Жалэз видел, как осматривается Жерфаньон, и сказал ему:

— По каким признакам узнаются ослы? До известной степени по шерсти. Но главным образом по крику. Вот, например, тот, что сидит в конце скамьи, с твоей стороны, — не будем на него смотреть одновременно, он заметит, что мы о нем говорим, — совершенно исключительный болван; такой же по природе кретин, как самый чистокровный кретин в нашем училище, но с теми отягчающими вину обстоятельствами, что он невежествен, как мясник, и самоуверен, как тенор.

— А Мореас? Отчего его нет?

— Разве ты не слышал, что сказал мне Поль Фор, когда мы вошли? Мореасу сегодня нездоровится, но он придет.

— Поль Фор жал тебе руку горячо и раза два назвал тебя своим «дорогим другом». Ты хорошо с ним знаком?

Любезность Поля Фора, что ни говори, польстила Жалэзу. Но это одно из тех удовольствий, которые не поддаются анализу. Он чуть было не ответил тоном ложной скромности: «Да, мы довольно дружны», но улыбнулся, сощурив глаза, и сказал:

— Я с ним, разумеется, хорошо знаком, но он со мною — очень плохо.

— А ведь могло показаться, что он тебя за что-то уважает.

— Он меня уважает как подписчика «Стихов и Прозы».

— Ты шутишь.

— Я действительно состою подписчиком «Стихов и Прозы».

— Я не о том говорю. Не расшаркивается же Поль Фор перед каждым подписчиком?

— Вот именно расшаркивается перед каждым, и это очень трогательно. Ты не можешь себе представить, какую изобретательность, какую стойкость выказывает в поддержании жизни своего альманаха этот склонный к беспечности лирический поэт. Сколько имеет он дохода от него? Всего забавнее, что он себя считает, пожалуй, материально заинтересованным в деле и хитро радуется тому, что обязан ничтожной прибыли, остающейся от счета типографии, — по-сколько она остается, — своим насущным хлебом — кусочком хлеба — и досугом для творчества.

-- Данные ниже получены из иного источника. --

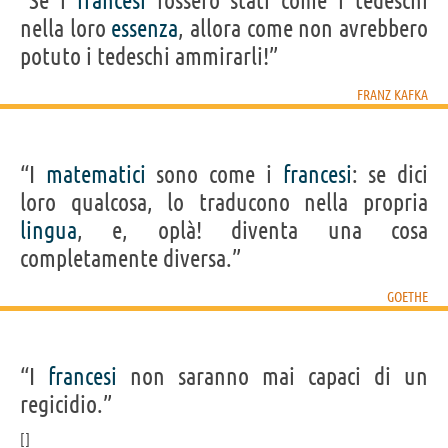
“Se i
francesi
fossero stati come i tedeschi
nella loro
essenza
, allora come non avrebbero
potuto i tedeschi ammirarli!”
FRANZ KAFKA
“I
matematici
sono come i
francesi
: se dici
loro qualcosa, lo traducono nella propria
lingua
, e, oplà! diventa una cosa
completamente diversa.”
GOETHE
“I
francesi
non saranno mai capaci di un
regicidio.”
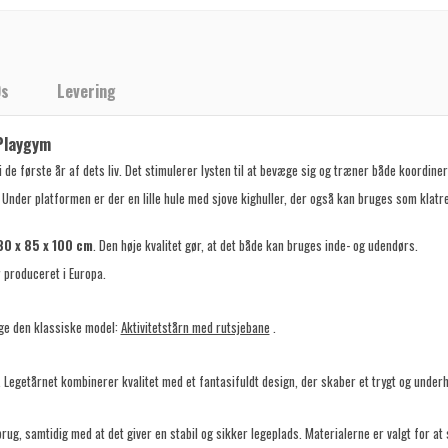
Qs
Levering
 Playgym
i de første år af dets liv. Det stimulerer lysten til at bevæge sig og træner både koordin
 Under platformen er der en lille hule med sjove kighuller, der også kan bruges som klatr
80 x 85 x 100 cm
. Den høje kvalitet gør, at det både kan bruges inde- og udendørs.
r produceret i Europa.
ge den klassiske model:
Aktivitetstårn med rutsjebane
.
yr. Legetårnet kombinerer kvalitet med et fantasifuldt design, der skaber et trygt og unde
brug, samtidig med at det giver en stabil og sikker legeplads. Materialerne er valgt for 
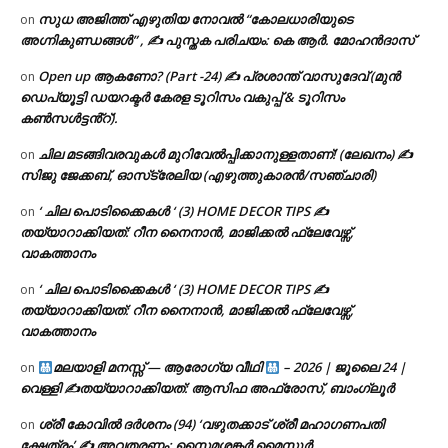
സുധ അജിത്ത് എഴുതിയ നോവൽ “കോലധാരിയുടെ
on
അഗ്നികുണ്ഡങ്ങള്‍” , ✍ പുസ്തക പരിചയം: കെ ആർ. മോഹൻദാസ്
Open up ആകണോ? (Part -24) ✍ പ്രശാന്ത് വാസുദേവ് (മുൻ
on
ഡെപ്യൂട്ടി ഡയറക്ടർ കേരള ടൂറിസം വകുപ്പ് & ടൂറിസം
കൺസൾട്ടൻ്റ്).
ചില മടങ്ങിവരവുകൾ മുറിവേൽപ്പിക്കാനുള്ളതാണ്! (ലേഖനം) ✍️
on
സിജു ജേക്കബ്, ഓസ്‌ട്രേലിയ (എഴുത്തുകാരൻ/സഞ്ചാരി)
‘ ചില പൊടിക്കൈകൾ ‘ (3) HOME DECOR TIPS ✍
on
തയ്യാറാക്കിയത്: റീന നൈനാൻ, മാജിക്കൽ ഫ്ലേവേഴ്സ്,
വാകത്താനം
‘ ചില പൊടിക്കൈകൾ ‘ (3) HOME DECOR TIPS ✍
on
തയ്യാറാക്കിയത്: റീന നൈനാൻ, മാജിക്കൽ ഫ്ലേവേഴ്സ്,
വാകത്താനം
മലയാളി മനസ്സ് — ആരോഗ്യ വീഥി
– 2026 | ജൂലൈ 24 |
on
വെള്ളി ✍
തയ്യാറാക്കിയത്: ആസിഫ അഫ്രോസ്, ബാംഗ്ലൂർ
ശ്രീ കോവിൽ ദർശനം (94) ‘വഴുതക്കാട് ശ്രീ മഹാഗണപതി
on
ക്ഷേത്രം’ ✍ അവതരണം: സൈമശങ്കർ മൈസൂർ.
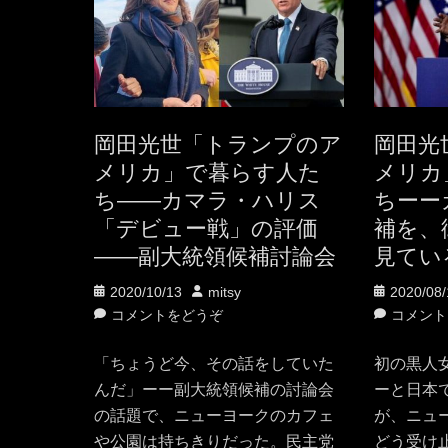
岡田光世「トランプのア
岡田光
メリカ」で暮らす人た
メリカ
ち——カマラ・ハリス
ちーー
「デビュー戦」の評価
補を、
――副大統領候補討論会
見てい
投
投
投
2020/10/13
mitsy
2020/08/
稿
稿
稿
コメントをどうぞ
コメント
日
者
日
「ちょうど今、その話をしていた
初の黒人
んだ」ーー副大統領候補の討論会
ーと日本
の話題で、ニューヨークのカフェ
が、ニュ
や公園は持ちきりだった。民主党
どう受け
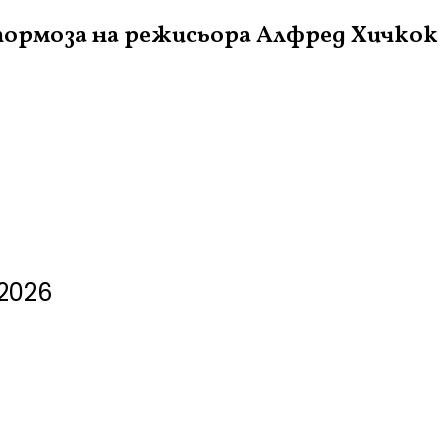
тормоза на режисьора Алфред Хичкок
 2026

В сущности, это человек, жертвующий собою ради дела. Симпатичный поэт, у которого даже хитрость очаровательна. Бьюсь об заклад, что ты от него получишь прекрасное письмо на четырех страницах, если я тебя назову ему как возможного подписчика. Письмо почти собственноручное.

— Как это — почти?

— Говорят, у него есть племянник, изумительно подделывающий его почерк. Хочешь?

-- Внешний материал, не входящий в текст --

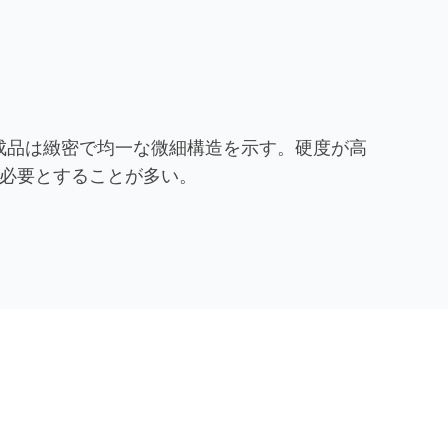
成品は緻密で均一な微細構造を示す。硬度が高
必要とすることが多い。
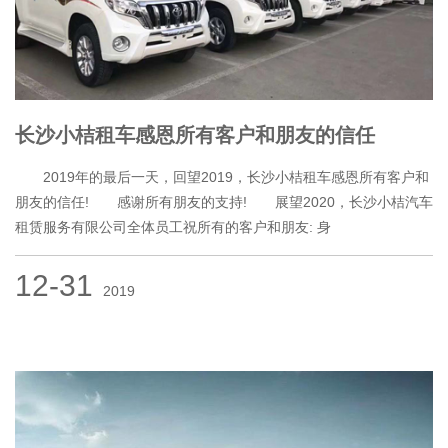
长沙小桔租车感恩所有客户和朋友的信任
2019年的最后一天，回望2019，长沙小桔租车感恩所有客户和
朋友的信任! 感谢所有朋友的支持! 展望2020，长沙小桔汽车
租赁服务有限公司全体员工祝所有的客户和朋友: 身
12-31
2019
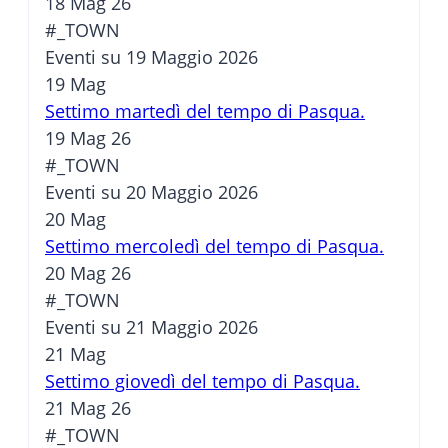
18 Mag 26
#_TOWN
Eventi su 19 Maggio 2026
19
Mag
Settimo martedì del tempo di Pasqua.
19 Mag 26
#_TOWN
Eventi su 20 Maggio 2026
20
Mag
Settimo mercoledì del tempo di Pasqua.
20 Mag 26
#_TOWN
Eventi su 21 Maggio 2026
21
Mag
Settimo giovedì del tempo di Pasqua.
21 Mag 26
#_TOWN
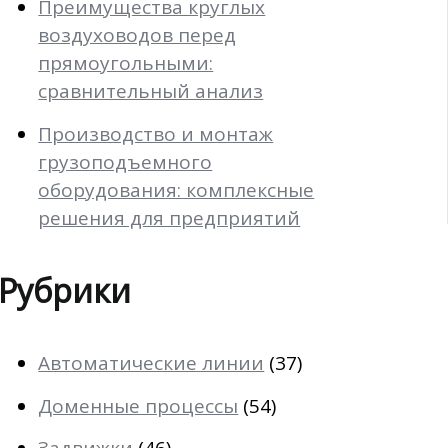
Преимущества круглых
воздуховодов перед
прямоугольными:
сравнительный анализ
Производство и монтаж
грузоподъемного
оборудования: комплексные
решения для предприятий
Рубрики
Автоматические линии
(37)
Доменные процессы
(54)
Задвижки
(46)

— Нет, это было бы некрасиво.

— Напротив, очень красиво. Я ведь предполагаю, что ты подпишешься.

— Ты знаешь, у меня мало денег на…

— Жерфаньон! Неужели ты скуп? Что ты делаешь с крупными суммами, которые получаешь от Сен-Папулей? Или, вернее, не материалист ли ты в известной мере? Крестьянин, заработавший деньжата и готовый купить себе обувь, даже красивую обувь, или выпить бутылку хорошего вина… Но книги? Но духовные ценности? Нет, не для этого существуют деньги.

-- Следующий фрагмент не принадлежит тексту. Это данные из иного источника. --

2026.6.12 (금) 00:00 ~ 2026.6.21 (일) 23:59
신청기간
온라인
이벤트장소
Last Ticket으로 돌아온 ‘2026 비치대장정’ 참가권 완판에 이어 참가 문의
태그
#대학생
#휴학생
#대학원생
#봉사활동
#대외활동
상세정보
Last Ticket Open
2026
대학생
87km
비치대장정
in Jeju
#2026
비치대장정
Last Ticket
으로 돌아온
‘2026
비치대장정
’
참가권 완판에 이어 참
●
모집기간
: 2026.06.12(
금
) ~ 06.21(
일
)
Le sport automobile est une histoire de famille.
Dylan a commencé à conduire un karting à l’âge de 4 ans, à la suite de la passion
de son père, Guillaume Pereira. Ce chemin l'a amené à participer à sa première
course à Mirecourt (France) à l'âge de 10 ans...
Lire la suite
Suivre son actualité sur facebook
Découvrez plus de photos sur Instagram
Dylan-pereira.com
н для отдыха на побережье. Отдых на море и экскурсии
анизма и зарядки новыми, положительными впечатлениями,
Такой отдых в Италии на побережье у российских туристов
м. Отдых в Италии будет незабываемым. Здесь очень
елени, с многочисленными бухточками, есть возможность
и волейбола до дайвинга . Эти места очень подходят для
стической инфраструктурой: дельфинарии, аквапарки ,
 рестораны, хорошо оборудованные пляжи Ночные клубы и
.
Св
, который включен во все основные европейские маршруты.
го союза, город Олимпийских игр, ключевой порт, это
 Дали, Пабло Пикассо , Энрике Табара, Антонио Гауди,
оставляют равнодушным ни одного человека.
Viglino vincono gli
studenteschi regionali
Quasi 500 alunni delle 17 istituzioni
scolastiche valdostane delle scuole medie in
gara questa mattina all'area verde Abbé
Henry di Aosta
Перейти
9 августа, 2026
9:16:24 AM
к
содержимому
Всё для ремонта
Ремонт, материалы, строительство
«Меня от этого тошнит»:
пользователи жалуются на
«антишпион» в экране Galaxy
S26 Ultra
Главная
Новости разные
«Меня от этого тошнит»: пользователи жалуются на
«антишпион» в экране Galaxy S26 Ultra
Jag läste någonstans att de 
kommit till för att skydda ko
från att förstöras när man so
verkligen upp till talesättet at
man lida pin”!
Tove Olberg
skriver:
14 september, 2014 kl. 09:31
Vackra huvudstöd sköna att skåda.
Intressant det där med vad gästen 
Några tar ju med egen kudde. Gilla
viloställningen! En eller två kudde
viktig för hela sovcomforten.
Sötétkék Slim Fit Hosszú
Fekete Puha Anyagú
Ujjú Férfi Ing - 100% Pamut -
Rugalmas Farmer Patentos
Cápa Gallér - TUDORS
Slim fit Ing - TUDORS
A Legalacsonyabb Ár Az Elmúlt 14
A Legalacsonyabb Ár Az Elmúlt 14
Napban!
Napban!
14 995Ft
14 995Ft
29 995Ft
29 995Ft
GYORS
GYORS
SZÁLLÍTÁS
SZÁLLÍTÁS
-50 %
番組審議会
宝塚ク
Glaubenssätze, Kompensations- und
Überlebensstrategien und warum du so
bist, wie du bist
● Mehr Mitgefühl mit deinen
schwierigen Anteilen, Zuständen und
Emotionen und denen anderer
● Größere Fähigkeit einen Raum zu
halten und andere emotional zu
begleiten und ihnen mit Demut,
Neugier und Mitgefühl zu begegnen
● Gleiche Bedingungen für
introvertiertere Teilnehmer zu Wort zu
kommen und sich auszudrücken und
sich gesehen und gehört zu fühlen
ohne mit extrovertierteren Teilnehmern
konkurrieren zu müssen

Жерфаньон немного надулся.

— Друг мой, — продолжал Жалээ, — если я позволяю себе дразнить тебя, то на это дает мне право наша принадлежность к одному и тому же кругу. Мне знаком этот дух. Нам обоим надо его остерегаться.

— Ты думаешь?… Может быть, ты прав.

— Это будет даже гораздо проще. Я сегодня же скажу в твоем присутствии Полю Фору, чтобы он тебя записал. Ты не решишься меня опозорить.

— Посмотрим… К кому это он теперь опять подсел? Кто это?

— Тот, круглоголовый, что в этот миг открыл рот?

— Да…

— Кстати, обрати внимание на то, как тонко умеет различать людей Фор, с виду одинаково приветливый со всеми. За его столом ты никогда не увидишь патентованного осла. Разве что не дольше минуты. Даже в дебютанте он сразу угадывает, с кем имеет дело. Этим объясняется поразительная выдержанность его альманаха, несмотря на такое множество знакомств и обязательств. Тот, о ком ты спросил, — это Вьеле-Гриффен. Знаешь?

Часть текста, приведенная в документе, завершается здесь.